Microsoft has announced Windows 10 Insider Preview Build 18329, and it includes a new feature that lets running traditional desktop apps in Windows Mixed Reality.

It's now available to just about every user in the fast ring, but the thing is, it hasn't arrived to everyone because it didn't roll out in all the languages it usually does yet.

Desktop Apps Inside Mixed Reality

Thanks to this update, users can now use, say, Photoshop or something along those lines in a 3D environment with a virtual reality headset or a HoloLens augmented reality headset.

As Ars Technica points out, apps based on UWP API were the only ones that can run under these conditions before, but that's all changing now. In other words, Win32 apps or regular 2D desktop apps are now supported in Windows Mixed Reality.

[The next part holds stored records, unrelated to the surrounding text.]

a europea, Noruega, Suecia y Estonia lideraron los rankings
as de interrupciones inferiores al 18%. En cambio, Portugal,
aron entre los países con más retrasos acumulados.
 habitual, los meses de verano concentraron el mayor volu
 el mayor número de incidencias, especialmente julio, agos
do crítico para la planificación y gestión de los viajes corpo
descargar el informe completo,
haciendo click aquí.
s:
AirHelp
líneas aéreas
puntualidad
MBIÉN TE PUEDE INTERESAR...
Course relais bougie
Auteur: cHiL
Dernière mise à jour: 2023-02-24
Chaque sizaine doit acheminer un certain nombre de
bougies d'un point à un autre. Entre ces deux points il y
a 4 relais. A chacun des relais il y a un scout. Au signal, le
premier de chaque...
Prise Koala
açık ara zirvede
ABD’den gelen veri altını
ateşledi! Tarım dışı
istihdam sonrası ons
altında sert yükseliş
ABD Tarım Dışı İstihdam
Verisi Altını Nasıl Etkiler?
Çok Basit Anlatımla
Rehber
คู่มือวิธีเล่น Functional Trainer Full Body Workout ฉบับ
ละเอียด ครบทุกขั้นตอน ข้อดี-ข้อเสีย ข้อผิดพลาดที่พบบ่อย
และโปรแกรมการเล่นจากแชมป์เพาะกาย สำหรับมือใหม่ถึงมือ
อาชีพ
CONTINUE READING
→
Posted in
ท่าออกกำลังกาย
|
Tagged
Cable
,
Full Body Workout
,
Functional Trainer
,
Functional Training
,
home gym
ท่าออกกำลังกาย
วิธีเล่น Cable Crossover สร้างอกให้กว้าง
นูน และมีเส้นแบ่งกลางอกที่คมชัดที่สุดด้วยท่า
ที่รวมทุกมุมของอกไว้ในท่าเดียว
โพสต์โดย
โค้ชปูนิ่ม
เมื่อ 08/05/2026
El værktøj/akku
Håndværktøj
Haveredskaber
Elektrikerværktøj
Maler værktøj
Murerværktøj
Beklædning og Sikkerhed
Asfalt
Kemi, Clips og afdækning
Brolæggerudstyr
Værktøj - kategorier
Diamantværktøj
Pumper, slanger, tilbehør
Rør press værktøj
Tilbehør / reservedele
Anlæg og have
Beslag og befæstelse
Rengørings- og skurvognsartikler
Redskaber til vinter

"[W]e added the ability to launch Desktop (Win32) applications (such as Spotify, Paint.NET, and Visual Studio Code) in Windows Mixed Reality, just like how you launch Store apps," Microsoft says in a blog post.

To use this, all users have to do to is pull up the Pins Panel and head on over to all apps. A "Classic Apps (Beta)" folder should be there, where the Win32 apps are all in.

Other Notable Features

In Search, which was separated from Cortana in Build 18317, there's now a new Top apps section that offers quick access to the most frequently used apps.

Osage and ADLaM keyboard support have also been added in. The former is the language used by the Osage Nation in Oklahoma, while the latter is the script used to write Pular, the language of the Fulani people of West Africa.

Mail and Calendar also getting improvements. Most noticeably, there's a dark mode now. A default font can now also be set to apply across messages and emails, which is described as a top customer-requested feature.

Of course, the blog post also details a list of general changes and all sorts of fixes and improvements.

Now there's no word on when this feature and other niceties will come to the stable version of Windows 10. At any rate, it's something to look forward to for those who own a compatible headset.